SOURCE RECORDS>
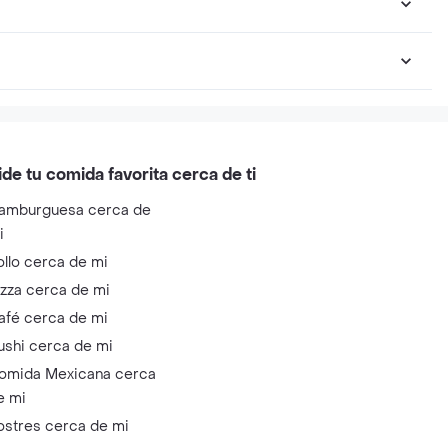
ide tu comida favorita cerca de ti
amburguesa cerca de
i
ollo cerca de mi
izza cerca de mi
afé cerca de mi
ushi cerca de mi
omida Mexicana cerca
e mi
ostres cerca de mi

YOUR TASK> Please transcribe the lines from the one containing "ollo cerca de mi" through the last line of the records. Include both ends and nothing else.

ANSWER BELOW>
ollo cerca de mi
izza cerca de mi
afé cerca de mi
ushi cerca de mi
omida Mexicana cerca
e mi
ostres cerca de mi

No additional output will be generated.